What this task involves> Your task is to print the listing exactly as it stands.

Given entries>
——————————
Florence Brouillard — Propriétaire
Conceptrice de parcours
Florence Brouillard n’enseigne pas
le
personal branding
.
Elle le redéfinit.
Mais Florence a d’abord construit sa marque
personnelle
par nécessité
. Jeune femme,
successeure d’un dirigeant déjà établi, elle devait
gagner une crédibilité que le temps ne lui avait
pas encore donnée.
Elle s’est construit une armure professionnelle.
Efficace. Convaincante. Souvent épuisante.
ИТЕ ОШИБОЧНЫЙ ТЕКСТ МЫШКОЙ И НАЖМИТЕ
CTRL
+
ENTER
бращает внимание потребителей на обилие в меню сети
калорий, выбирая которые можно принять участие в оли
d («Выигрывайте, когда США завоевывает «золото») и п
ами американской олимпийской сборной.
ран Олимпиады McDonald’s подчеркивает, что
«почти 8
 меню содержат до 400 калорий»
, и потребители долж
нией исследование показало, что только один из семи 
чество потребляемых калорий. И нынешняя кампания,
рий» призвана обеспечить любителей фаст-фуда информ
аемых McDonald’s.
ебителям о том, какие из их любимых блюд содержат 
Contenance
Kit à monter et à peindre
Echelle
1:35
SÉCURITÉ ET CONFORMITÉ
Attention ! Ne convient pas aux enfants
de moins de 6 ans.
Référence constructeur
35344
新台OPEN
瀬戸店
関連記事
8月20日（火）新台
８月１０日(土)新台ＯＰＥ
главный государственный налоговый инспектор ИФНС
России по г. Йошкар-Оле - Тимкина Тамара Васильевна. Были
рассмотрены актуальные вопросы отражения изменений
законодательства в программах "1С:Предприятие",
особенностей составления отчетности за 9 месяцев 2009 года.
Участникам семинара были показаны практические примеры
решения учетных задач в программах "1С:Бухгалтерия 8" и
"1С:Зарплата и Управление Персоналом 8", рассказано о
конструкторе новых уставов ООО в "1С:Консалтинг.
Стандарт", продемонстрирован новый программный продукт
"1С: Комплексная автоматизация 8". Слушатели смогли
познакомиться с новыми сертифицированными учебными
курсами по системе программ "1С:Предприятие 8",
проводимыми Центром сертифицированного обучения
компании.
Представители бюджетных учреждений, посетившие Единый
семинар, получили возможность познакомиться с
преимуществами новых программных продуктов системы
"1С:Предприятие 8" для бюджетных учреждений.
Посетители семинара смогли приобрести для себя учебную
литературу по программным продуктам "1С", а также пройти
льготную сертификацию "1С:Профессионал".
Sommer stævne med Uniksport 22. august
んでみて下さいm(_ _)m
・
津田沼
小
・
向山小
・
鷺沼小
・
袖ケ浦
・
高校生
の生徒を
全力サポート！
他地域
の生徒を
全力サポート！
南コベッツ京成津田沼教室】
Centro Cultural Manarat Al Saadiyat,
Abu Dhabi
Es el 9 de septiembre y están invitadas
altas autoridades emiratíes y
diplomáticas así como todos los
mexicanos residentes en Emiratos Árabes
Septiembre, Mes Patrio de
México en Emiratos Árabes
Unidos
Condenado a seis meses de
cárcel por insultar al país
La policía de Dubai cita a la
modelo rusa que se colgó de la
——————————
Solution to this exercise>
Florence Brouillard — Propriétaire
Conceptrice de parcours
Florence Brouillard n’enseigne pas
le
personal branding
.
Elle le redéfinit.
Mais Florence a d’abord construit sa marque
personnelle
par nécessité
. Jeune femme,
successeure d’un dirigeant déjà établi, elle devait
gagner une crédibilité que le temps ne lui avait
pas encore donnée.
Elle s’est construit une armure professionnelle.
Efficace. Convaincante. Souvent épuisante.
ИТЕ ОШИБОЧНЫЙ ТЕКСТ МЫШКОЙ И НАЖМИТЕ
CTRL
+
ENTER
бращает внимание потребителей на обилие в меню сети
калорий, выбирая которые можно принять участие в оли
d («Выигрывайте, когда США завоевывает «золото») и п
ами американской олимпийской сборной.
ран Олимпиады McDonald’s подчеркивает, что
«почти 8
 меню содержат до 400 калорий»
, и потребители долж
нией исследование показало, что только один из семи 
чество потребляемых калорий. И нынешняя кампания,
рий» призвана обеспечить любителей фаст-фуда информ
аемых McDonald’s.
ебителям о том, какие из их любимых блюд содержат 
Contenance
Kit à monter et à peindre
Echelle
1:35
SÉCURITÉ ET CONFORMITÉ
Attention ! Ne convient pas aux enfants
de moins de 6 ans.
Référence constructeur
35344
新台OPEN
瀬戸店
関連記事
8月20日（火）新台
８月１０日(土)新台ＯＰＥ
главный государственный налоговый инспектор ИФНС
России по г. Йошкар-Оле - Тимкина Тамара Васильевна. Были
рассмотрены актуальные вопросы отражения изменений
законодательства в программах "1С:Предприятие",
особенностей составления отчетности за 9 месяцев 2009 года.
Участникам семинара были показаны практические примеры
решения учетных задач в программах "1С:Бухгалтерия 8" и
"1С:Зарплата и Управление Персоналом 8", рассказано о
конструкторе новых уставов ООО в "1С:Консалтинг.
Стандарт", продемонстрирован новый программный продукт
"1С: Комплексная автоматизация 8". Слушатели смогли
познакомиться с новыми сертифицированными учебными
курсами по системе программ "1С:Предприятие 8",
проводимыми Центром сертифицированного обучения
компании.
Представители бюджетных учреждений, посетившие Единый
семинар, получили возможность познакомиться с
преимуществами новых программных продуктов системы
"1С:Предприятие 8" для бюджетных учреждений.
Посетители семинара смогли приобрести для себя учебную
литературу по программным продуктам "1С", а также пройти
льготную сертификацию "1С:Профессионал".
Sommer stævne med Uniksport 22. august
んでみて下さいm(_ _)m
・
津田沼
小
・
向山小
・
鷺沼小
・
袖ケ浦
・
高校生
の生徒を
全力サポート！
他地域
の生徒を
全力サポート！
南コベッツ京成津田沼教室】
Centro Cultural Manarat Al Saadiyat,
Abu Dhabi
Es el 9 de septiembre y están invitadas
altas autoridades emiratíes y
diplomáticas así como todos los
mexicanos residentes en Emiratos Árabes
Septiembre, Mes Patrio de
México en Emiratos Árabes
Unidos
Condenado a seis meses de
cárcel por insultar al país
La policía de Dubai cita a la
modelo rusa que se colgó de la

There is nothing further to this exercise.